The endgame of this would be to "rehabilitate" Pakistan as an Islamist rentier state for the West... except that the "bad Islamists" (Al-Qaeda-pasand Wahhabandis) would be sidelined in favour of "good Islamists" (MB-pasand Huma Abedin types) in the ranks of the TSPA and ISI.
All things considered, we shouldn't be surprised that the West (chiefly the US and UK) have been propping up a series of MB putsches against North African and West Asian regimes resistant to Western poodle-dom. The idea is that MB will gain at Al-Qaeda's expense in a zero-sum game, and hence provide a bulwark against the flagrantly anti-Western Al-Qaeda affiliates while serving all the useful purposes of an Islamist proxy for the West.
3) In accordance with the above: nearly all "Arab Spring" movements have ended up, or are tending towards, replacing a relatively independent nationalist leader with MB proxies... Morsi in Egypt, Jebbali in Tunisia, and currently the al-Ikhwan in Syria. It's no coincidence. This is exactly what the West wanted. The sole exception so far has been Libya, where a shaky coalition known as National Forces Alliance claimed a tentative electoral victory over the local MB... but knowing what we know of the Arab Street (and the sources of the funds, weapons and provocateurs who populate it)... this is hardly likely to last. And you can bet the West won't intervene when the Libyan MB shows the National Forces Alliance to the lamp-posts!
Of course, Bahrain had to remain untouched... the uprising there was by Shia Arabs, no friends of the MB, and besides-- Washington bases its Fifth Fleet in Bahrain.
4) All these events have left certain WA governments... like the Saudis and the UAE... very uncomfortable indeed. This is an important reason for the increased overtures by the GCC for better relations with India, that ShyamD has been alluding to for more than a year. The Saudis are happy to see Al-Qaeda contained, but they don't like the MB either (Bakri of the MB attempted a coup against the Saudi govt. in 1982, and has since then found comfortable asylum in Britain.) Riyadh is equally unhappy with its unmanageable relationship with Pakistan, and the growing numbers of MB-affiliated regime changes being foisted on neighbouring countries by the West.

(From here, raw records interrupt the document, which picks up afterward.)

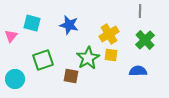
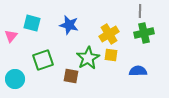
green cross: moved 1 px left, 7 px up; rotated 30 degrees clockwise
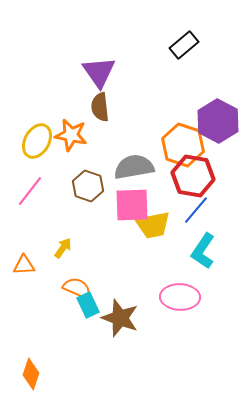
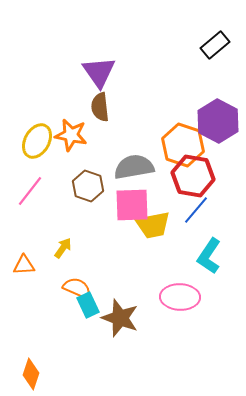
black rectangle: moved 31 px right
cyan L-shape: moved 6 px right, 5 px down
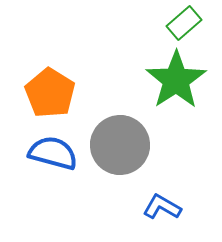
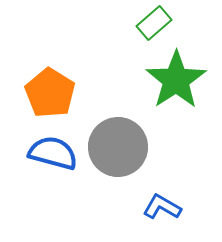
green rectangle: moved 30 px left
gray circle: moved 2 px left, 2 px down
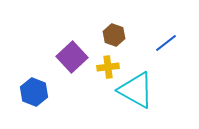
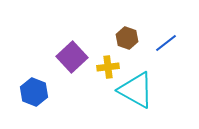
brown hexagon: moved 13 px right, 3 px down
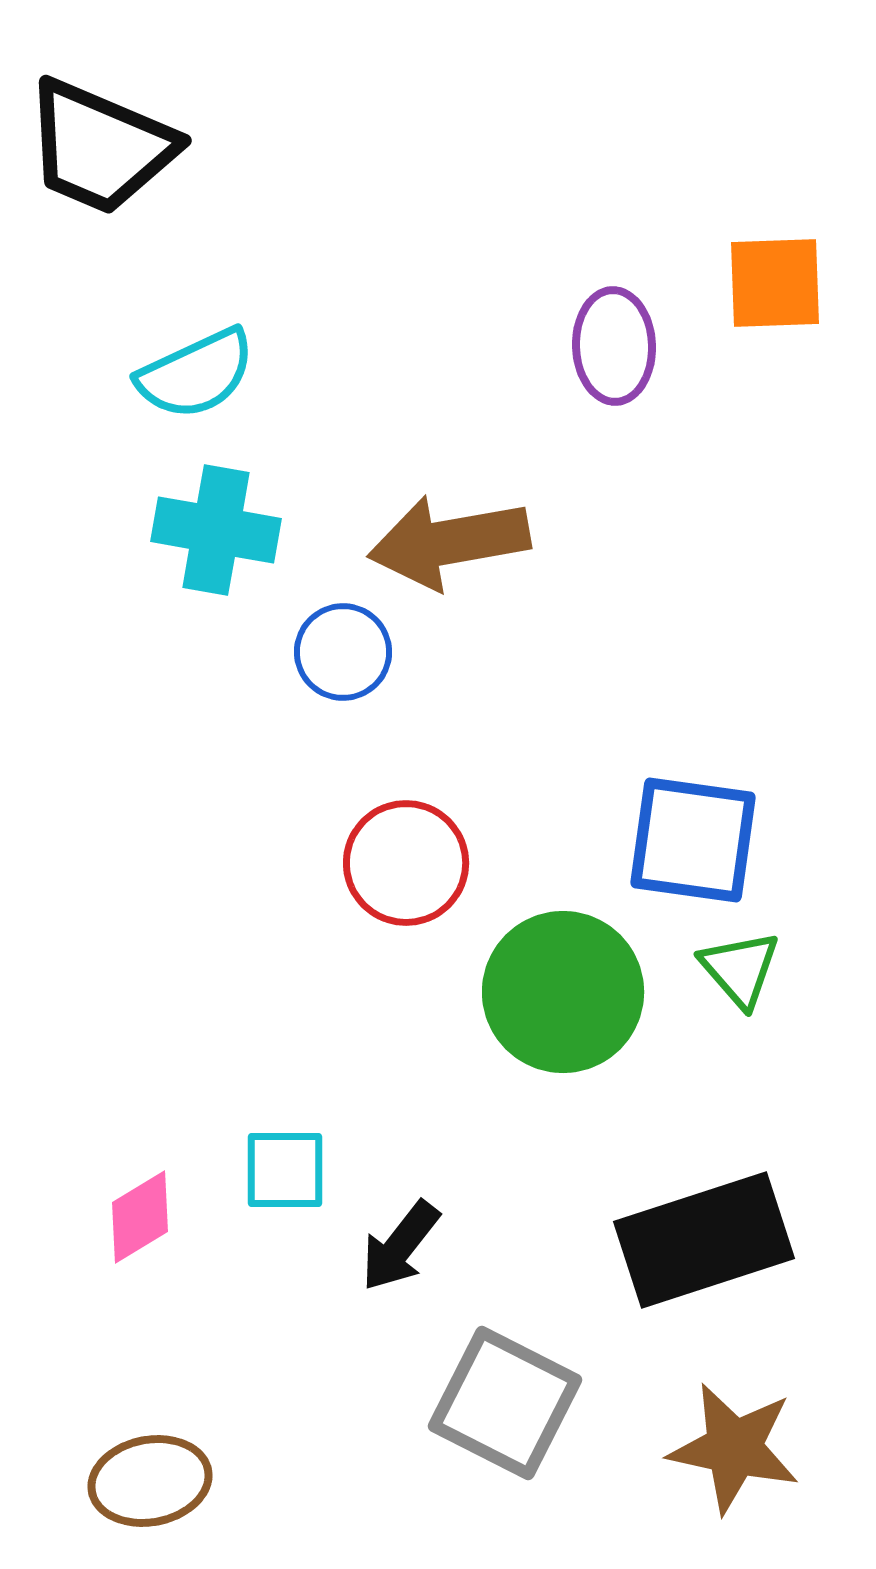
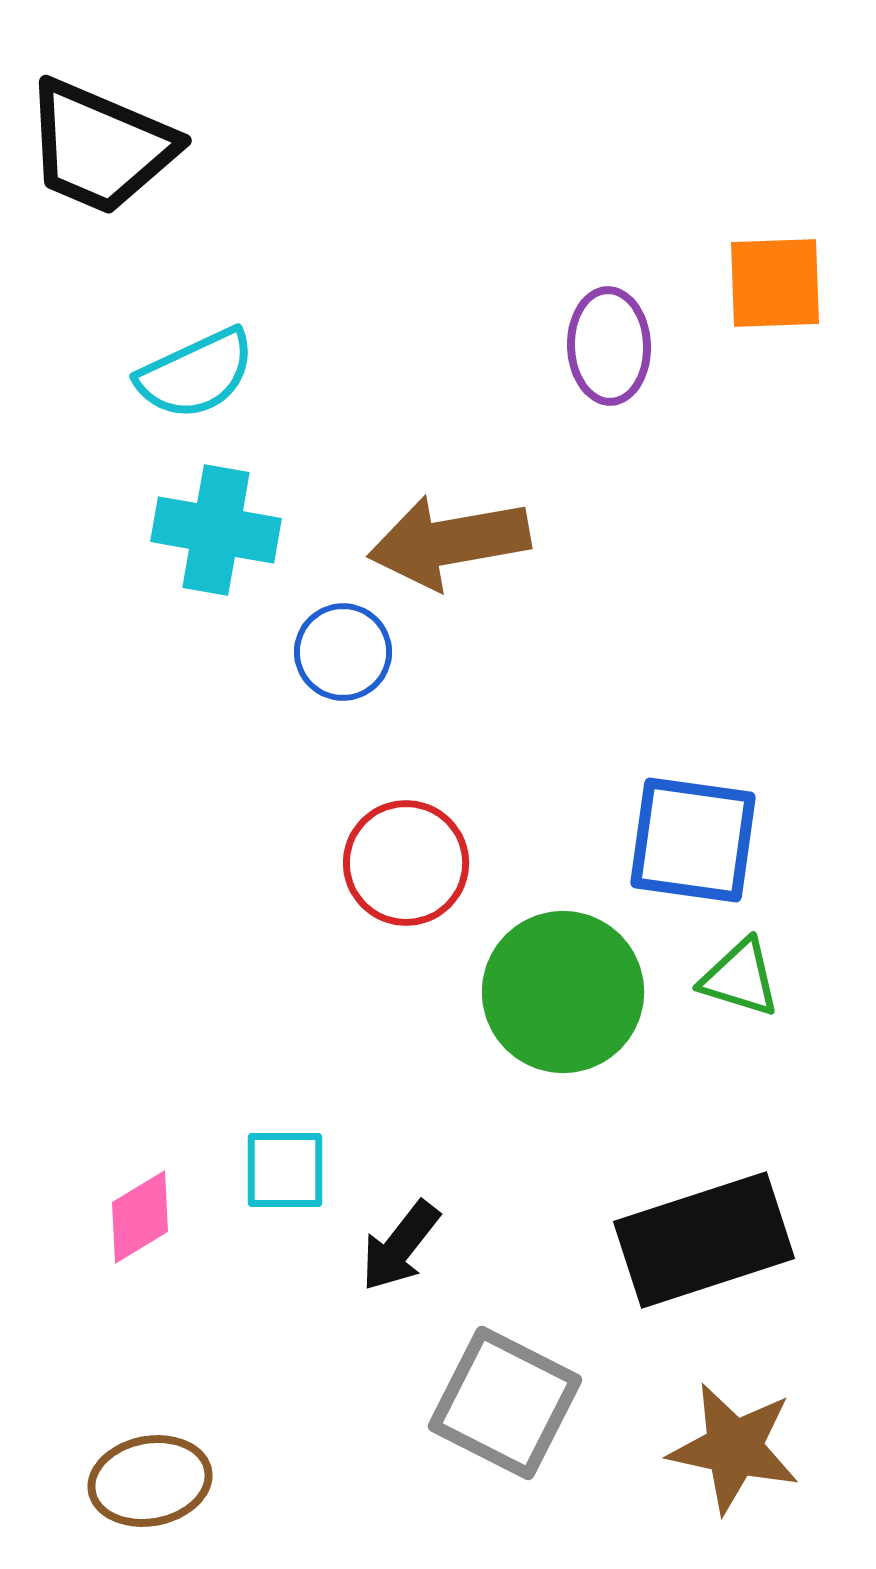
purple ellipse: moved 5 px left
green triangle: moved 9 px down; rotated 32 degrees counterclockwise
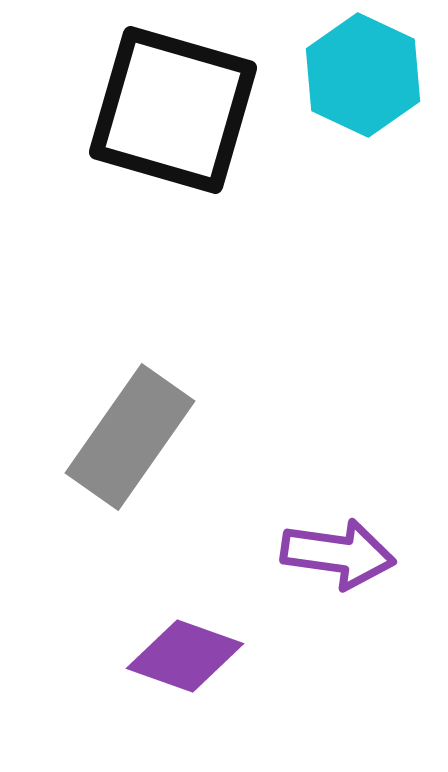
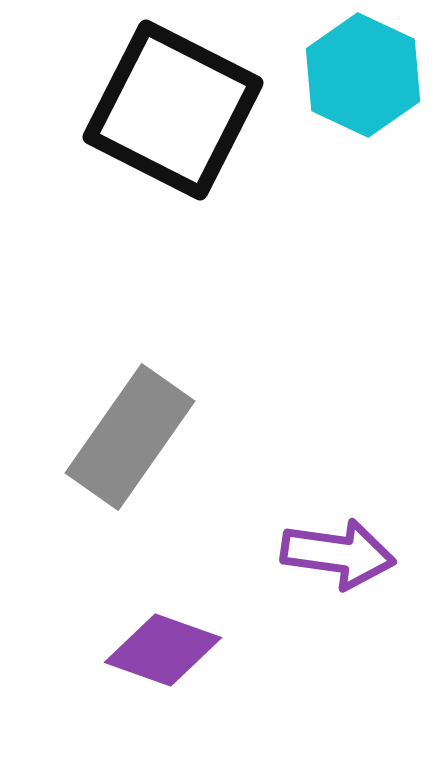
black square: rotated 11 degrees clockwise
purple diamond: moved 22 px left, 6 px up
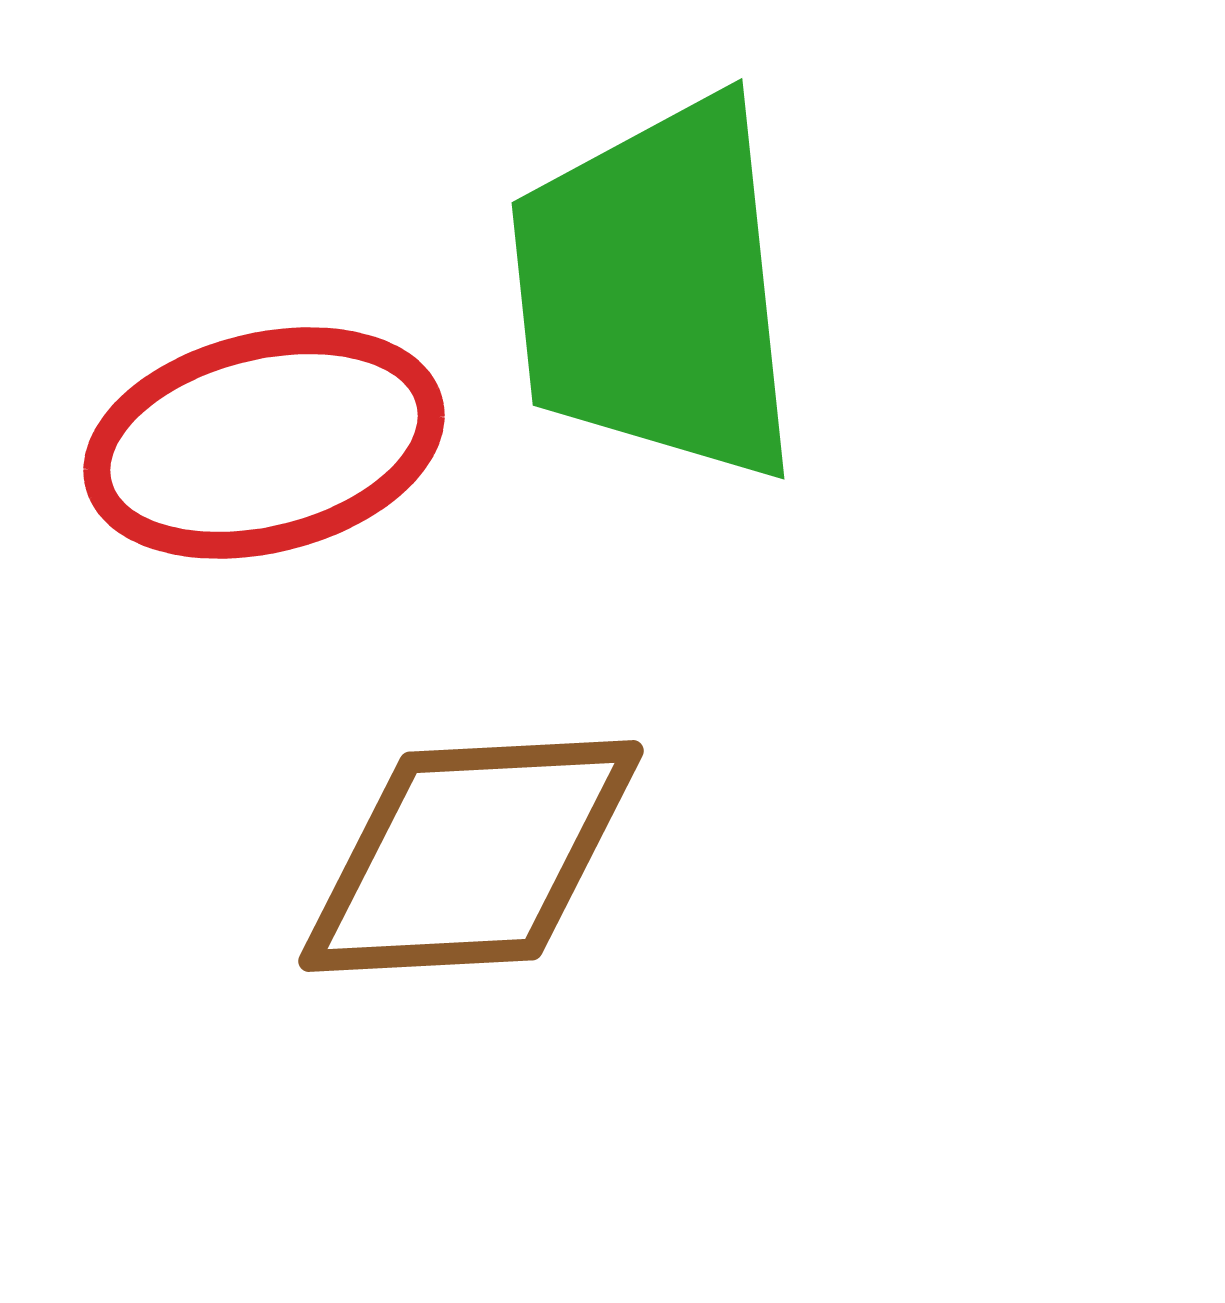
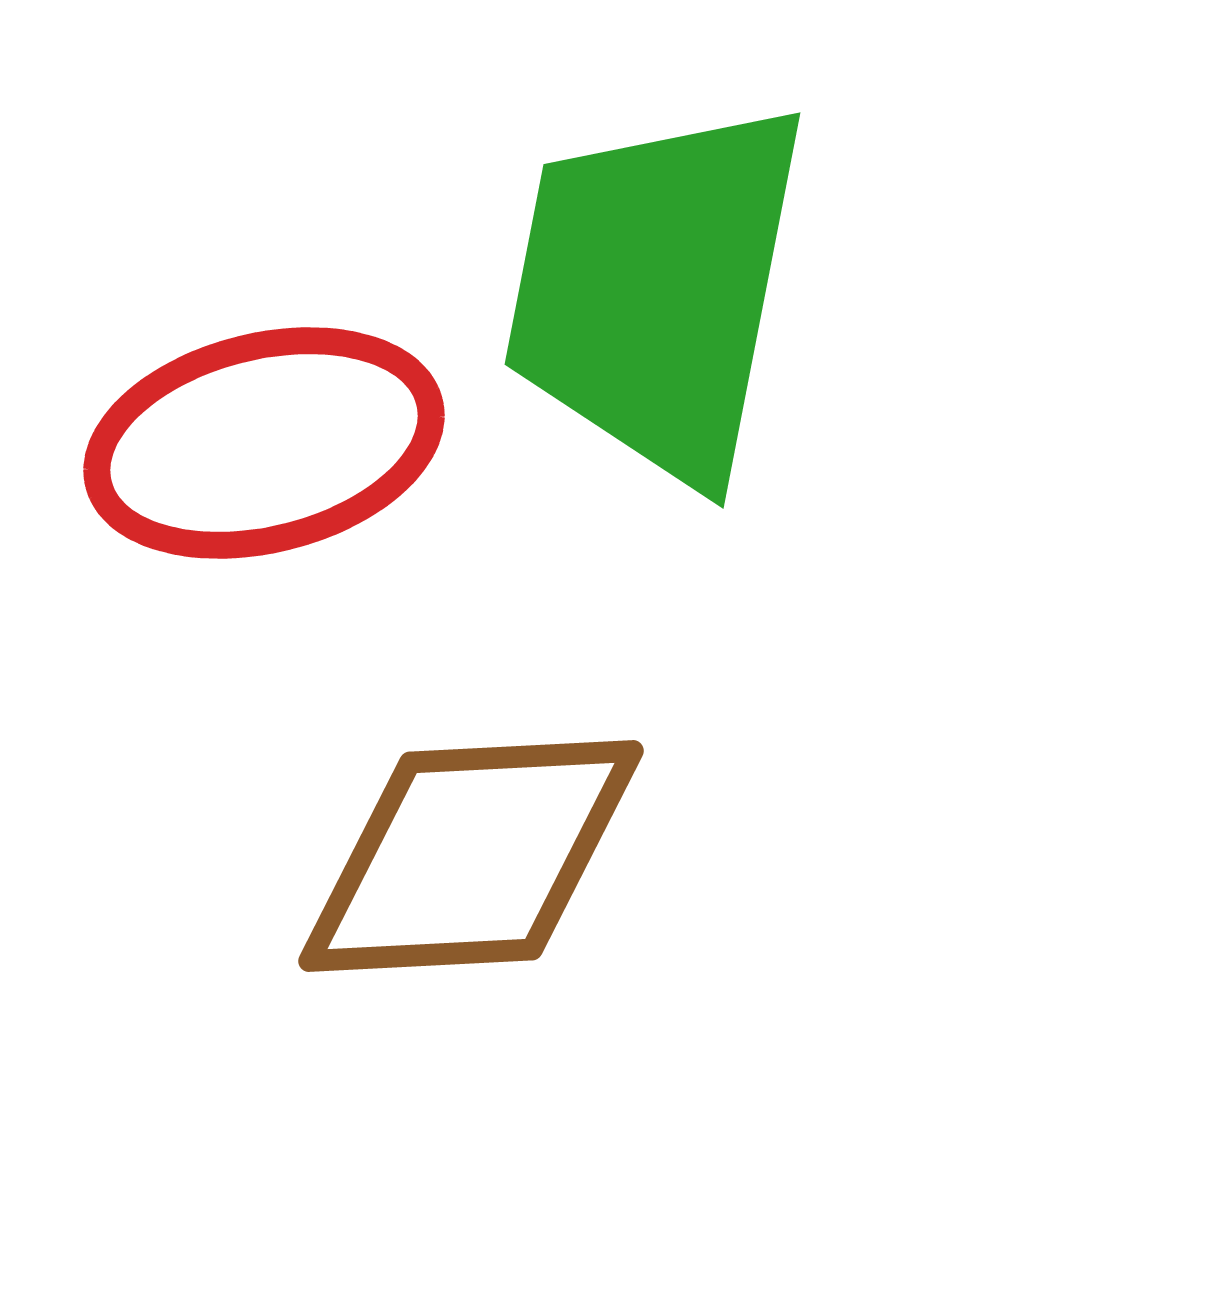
green trapezoid: rotated 17 degrees clockwise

5) India should keep in mind the danger posed by the West's machinations in NAWA. MB is at least as virulently Islamist as Al-Qaeda itself; their stated objective is an Ummah empire from Spain to Indonesia, and they are as murderous in their intentions towards Kafirs as anyone else.
The West's sponsorship of MB as an alternative Islamist proxy to replace Al-Qaeda only means that India will once again find itself on the hazardous side of this equation. Global Islamism in its MB avatar will be more conducive to Western manipulation than it was in its Al-Qaeda avatar... the nasty little lovers' quarrel between the West and Islamism which plagued the 1996-2014 era will soon be a thing of the past, and both sides will be cosy with each other once again. Pakistan's Islamist institutions, the Army and ISI, will be brought back into the Western fold by replacing their Wahhabandi-leaning ideologues with MB-friendly ideologues. From the Western point of view Pakistan will become "rehabilitated"... from our point of view, Pakistan will only become more virulent.
And inevitably, "Hindoo India" will once again become a target for Islamists with Western backing.
In West Asia, as in every other arena; in the Arab Spring, as in every other season of our history... India finds her security menaced once again by the stratagems of the US-led West, whose interests remain diametrically opposed to our own.